Every line of the records that holds the word "interactable" should be copied.

======

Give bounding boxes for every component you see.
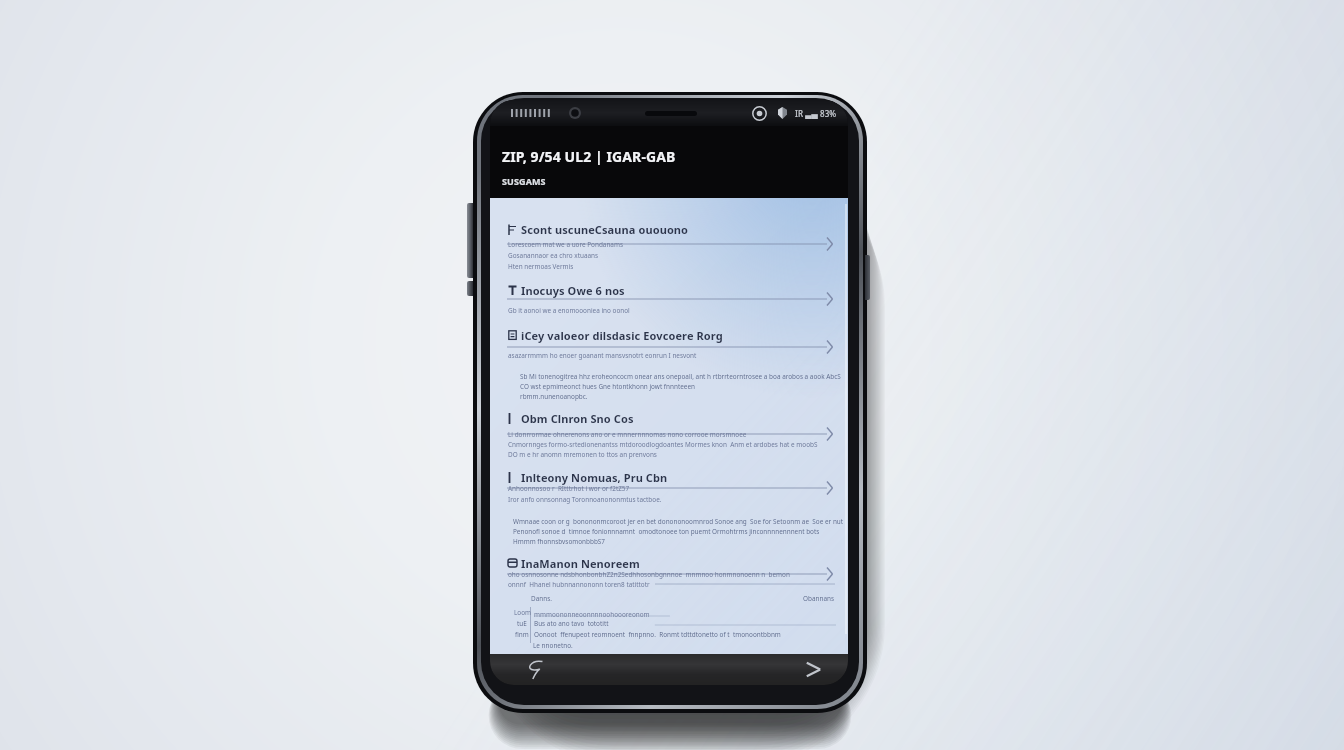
- staticText: oho osnnosonne ndsbhonbonbhZ2n2Sedhhoson…: [508, 570, 790, 579]
- staticText: Penonofl sonoe d timnoe fonionnnamnt omo…: [513, 527, 820, 536]
- staticText: Loom: [514, 608, 532, 617]
- button[interactable]: [505, 407, 848, 441]
- button[interactable]: [505, 218, 848, 251]
- staticText: CO wst epmimeonct hues Gne htontkhonn jo…: [520, 382, 695, 391]
- staticText: Anhoonnosoo r RItttrhot i wor or f2tZ57: [508, 484, 630, 493]
- staticText: Sb Mi tonenogitrea hhz eroheoncocm onear…: [520, 372, 841, 381]
- staticText: DO m e hr anomn mremonen to ttos an pren…: [508, 450, 657, 459]
- staticText: Li donrrormae ohnerenons ano or e mnnern…: [508, 430, 747, 439]
- staticText: Scont uscuneCsauna ououono: [521, 222, 689, 237]
- staticText: mmmoononneoonnnnoohoooreonom: [534, 610, 650, 619]
- staticText: ZIP, 9/54 UL2 | IGAR-GAB: [502, 147, 676, 166]
- button[interactable]: [505, 552, 848, 581]
- staticText: Hmmm fhonnsbvsomonbbbS7: [513, 537, 606, 546]
- staticText: SUSGAMS: [502, 175, 546, 187]
- staticText: asazarrmmm ho enoer goanant mansvsnotrt …: [508, 351, 697, 360]
- staticText: Hten nermoas Vermis: [508, 262, 574, 271]
- staticText: Gosanannaor ea chro xtuaans: [508, 251, 599, 260]
- staticText: Le nnonetno.: [533, 641, 573, 650]
- staticText: Iror anfo onnsonnag Toronnoanononmtus ta…: [508, 495, 662, 504]
- staticText: Gb it aonoi we a enomoooniea ino oonol: [508, 306, 630, 315]
- staticText: Oonoot ffenupeot reomnoent fnnpnno. Ronm…: [534, 630, 781, 639]
- staticText: Bus ato ano tavo tototitt: [534, 619, 609, 628]
- staticText: iCey valoeor dilsdasic Eovcoere Rorg: [521, 328, 723, 343]
- staticText: Cnmornnges formo-srtedionenantss mtdoroo…: [508, 440, 818, 449]
- staticText: tuE: [517, 619, 527, 628]
- staticText: onnnf Hhanel hubnnannononn toren8 tatitt…: [508, 580, 650, 589]
- button[interactable]: [505, 279, 848, 306]
- staticText: Inocuys Owe 6 nos: [521, 283, 625, 298]
- staticText: Inlteony Nomuas, Pru Cbn: [521, 470, 668, 485]
- staticText: rbmm.nunenoanopbc.: [520, 392, 588, 401]
- staticText: IR ▃▄ 83%: [795, 108, 837, 119]
- button[interactable]: Back: [504, 654, 564, 685]
- staticText: InaManon Nenoreem: [521, 556, 640, 571]
- staticText: Lorescoem mat we a uore Pondanams: [508, 240, 623, 249]
- button[interactable]: [505, 466, 848, 495]
- staticText: finm: [515, 630, 529, 639]
- staticText: Obannans: [803, 594, 835, 603]
- staticText: Obm Clnron Sno Cos: [521, 411, 634, 426]
- button[interactable]: Forward: [784, 654, 842, 685]
- staticText: Wmnaae coon or g bonononmcoroot jer en b…: [513, 517, 844, 526]
- staticText: Danns.: [531, 594, 552, 603]
- button[interactable]: [505, 324, 848, 354]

======

Output for this exercise.
- button[interactable]: [505, 407, 848, 441]
- button[interactable]: [505, 218, 848, 251]
- button[interactable]: [505, 552, 848, 581]
- button[interactable]: [505, 279, 848, 306]
- button[interactable]: Back: [504, 654, 564, 685]
- button[interactable]: [505, 466, 848, 495]
- button[interactable]: Forward: [784, 654, 842, 685]
- button[interactable]: [505, 324, 848, 354]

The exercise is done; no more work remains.